Il caso
Un uomo divulgava attraverso WhatsApp foto ritraenti una minore nuda dopo averle assicurato che sarebbero rimaste nella sua sola disponibilità.
La Corte d’Appello sez. min. di Taranto, in riforma della sentenza del Tribunale, dichiarava l’imputato responsabile del reato di pornografia minorile e lo condannava alla pena di 5 mesi e 10 giorni di reclusione ed Euro 1.200,00 di multa, con pena sospesa.
Avverso tale sentenza proponeva ricorso presso la Suprema Corte l’imputato lamentando tra gli altri motivi che “la Corte territoriale aveva ritenuto configurabile il reato contestato pur essendo comprovato che il materiale pedopornografico era stato autoprodotto dalla minore e non da un terzo soggetto”.
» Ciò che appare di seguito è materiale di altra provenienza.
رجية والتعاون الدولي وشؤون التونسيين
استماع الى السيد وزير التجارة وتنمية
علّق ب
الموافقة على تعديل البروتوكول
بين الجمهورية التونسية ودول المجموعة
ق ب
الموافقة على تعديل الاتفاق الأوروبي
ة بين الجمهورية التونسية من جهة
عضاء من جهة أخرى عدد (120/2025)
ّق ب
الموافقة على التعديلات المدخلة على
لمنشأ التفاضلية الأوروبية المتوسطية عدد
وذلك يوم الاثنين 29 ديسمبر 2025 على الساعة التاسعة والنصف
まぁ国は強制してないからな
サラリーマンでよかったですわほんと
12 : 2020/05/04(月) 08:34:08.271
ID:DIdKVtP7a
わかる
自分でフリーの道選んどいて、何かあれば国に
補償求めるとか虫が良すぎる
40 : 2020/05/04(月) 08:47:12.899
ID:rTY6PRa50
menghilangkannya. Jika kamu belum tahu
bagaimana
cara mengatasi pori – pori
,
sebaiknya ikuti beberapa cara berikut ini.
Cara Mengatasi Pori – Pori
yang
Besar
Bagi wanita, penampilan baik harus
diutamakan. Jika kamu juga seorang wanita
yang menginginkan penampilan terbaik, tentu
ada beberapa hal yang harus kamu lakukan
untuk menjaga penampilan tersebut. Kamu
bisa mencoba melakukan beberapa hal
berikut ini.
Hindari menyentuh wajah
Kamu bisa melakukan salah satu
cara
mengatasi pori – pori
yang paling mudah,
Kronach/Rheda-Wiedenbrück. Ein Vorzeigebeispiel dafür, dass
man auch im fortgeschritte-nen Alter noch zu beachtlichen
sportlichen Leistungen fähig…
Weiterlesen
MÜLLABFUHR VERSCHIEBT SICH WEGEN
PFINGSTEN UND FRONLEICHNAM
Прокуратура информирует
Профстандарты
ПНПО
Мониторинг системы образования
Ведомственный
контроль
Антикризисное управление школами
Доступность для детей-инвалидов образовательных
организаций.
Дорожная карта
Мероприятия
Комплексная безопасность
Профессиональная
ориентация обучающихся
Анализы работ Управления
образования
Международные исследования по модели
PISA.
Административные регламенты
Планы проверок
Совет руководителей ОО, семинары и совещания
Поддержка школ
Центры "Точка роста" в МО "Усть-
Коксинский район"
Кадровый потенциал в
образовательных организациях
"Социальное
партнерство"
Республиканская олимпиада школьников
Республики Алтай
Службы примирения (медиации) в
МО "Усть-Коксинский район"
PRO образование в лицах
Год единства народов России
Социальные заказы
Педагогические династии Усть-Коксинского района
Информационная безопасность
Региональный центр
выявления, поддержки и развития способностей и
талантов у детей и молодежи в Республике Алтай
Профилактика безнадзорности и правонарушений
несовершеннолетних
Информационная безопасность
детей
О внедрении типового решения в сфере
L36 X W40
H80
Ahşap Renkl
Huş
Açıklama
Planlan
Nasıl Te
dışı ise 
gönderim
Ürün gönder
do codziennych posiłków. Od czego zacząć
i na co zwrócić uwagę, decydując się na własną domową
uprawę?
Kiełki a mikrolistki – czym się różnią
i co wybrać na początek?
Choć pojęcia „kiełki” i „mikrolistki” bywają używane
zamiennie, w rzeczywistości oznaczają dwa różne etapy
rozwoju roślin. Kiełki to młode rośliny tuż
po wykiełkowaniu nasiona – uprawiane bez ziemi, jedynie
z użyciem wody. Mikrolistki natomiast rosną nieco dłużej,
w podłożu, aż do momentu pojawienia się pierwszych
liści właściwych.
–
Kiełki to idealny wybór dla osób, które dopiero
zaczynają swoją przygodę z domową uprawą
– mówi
I Giudici di terzo grado hanno affermato che “il reato di cessione, con qualsiasi mezzo, anche telematico, di materiale pedo-pornografico è configurabile anche nel caso in cui detto materiale sia stato realizzato dallo stesso minore”.
Ai fini dell’integrazione del reato “di cui all’art. 600 ter c.p., comma 3 – distribuzione, divulgazione, diffusione o publicizzazione, con qualsiasi mezzo, anche per via telematica, di materiale pedopornografico – non rileva la modalità della produzione del materiale pedopornografico, sia essa auto o etero produzione”.
Con la sentenza n. 29579/21 del 28 luglio la Corte di Cassazione dichiara inammissibile il ricorso.